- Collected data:
= = = =

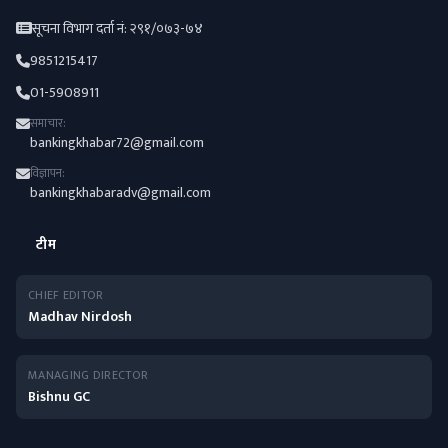
सूचना विभाग दर्ता नं: २९१/०७३-७४
9851215417
01-5908911
समाचार:
bankingkhabar72@gmail.com
विज्ञापन:
bankingkhabaradv@gmail.com
टीम
CHIEF EDITOR
Madhav Nirdosh
MANAGING DIRECTOR
Bishnu GC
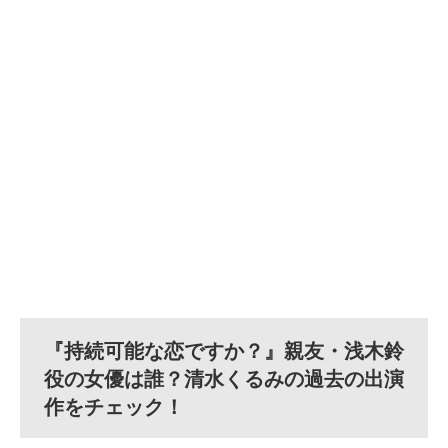
『持続可能な恋ですか？』親友・浅木鈴
役の女優は誰？清水くるみの過去の出演
作をチェック！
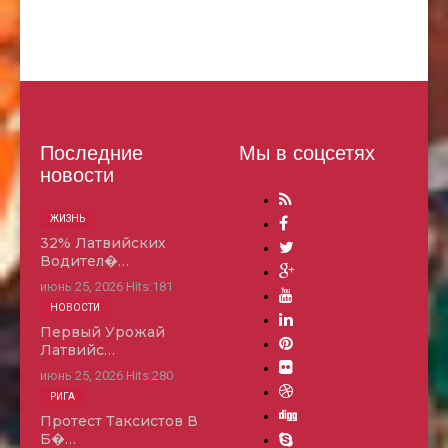
Последние
Мы в соцсетях
новости
ЖИЗНЬ
32% Латвийских
Водител�…
июнь 25, 2026
Hits:
181
НОВОСТИ
Первый Урожай
Латвийс…
июнь 25, 2026
Hits:
280
РИГА
Протест Таксистов В
Б�…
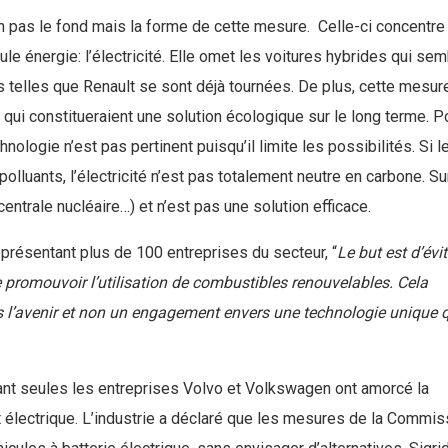
 pas le fond mais la forme de cette mesure. Celle-ci concentre
ule énergie: l’électricité. Elle omet les voitures hybrides qui se
s telles que Renault se sont déjà tournées. De plus, cette mesur
 qui constitueraient une solution écologique sur le long terme. P
ologie n’est pas pertinent puisqu’il limite les possibilités. Si l
olluants, l’électricité n’est pas totalement neutre en carbone. Su
 centrale nucléaire…) et n’est pas une solution efficace.
eprésentant plus de 100 entreprises du secteur, “
Le but est d’évi
de promouvoir l’utilisation de combustibles renouvelables. Cela
s l’avenir et non un engagement envers une technologie unique q
stant seules les entreprises Volvo et Volkswagen ont amorcé la
t électrique. L’industrie a déclaré que les mesures de la Commis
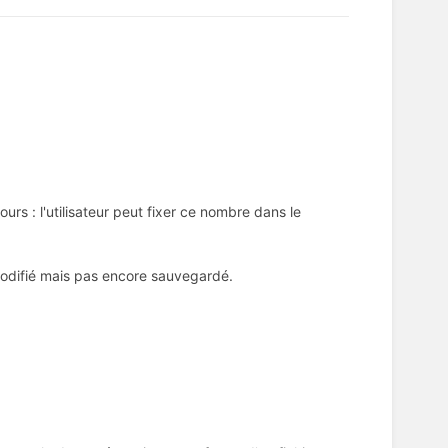
s : l'utilisateur peut fixer ce nombre dans le
 modifié mais pas encore sauvegardé.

= = = =

- Directions:
Make an exact copy of the lines above, beginning with the line with "Madhav Nirdosh" and ending with the line with "pas le fond", and keep the pictures out of it.

- Worked solution:
Madhav Nirdosh
MANAGING DIRECTOR
Bishnu GC
『持続可能な恋ですか？』親友・浅木鈴
役の女優は誰？清水くるみの過去の出演
作をチェック！
Последние
Мы в соцсетях
новости
ЖИЗНЬ
32% Латвийских
Водител�…
июнь 25, 2026
Hits:
181
НОВОСТИ
Первый Урожай
Латвийс…
июнь 25, 2026
Hits:
280
РИГА
Протест Таксистов В
Б�…
 pas le fond mais la forme de cette mesure. Celle-ci concentre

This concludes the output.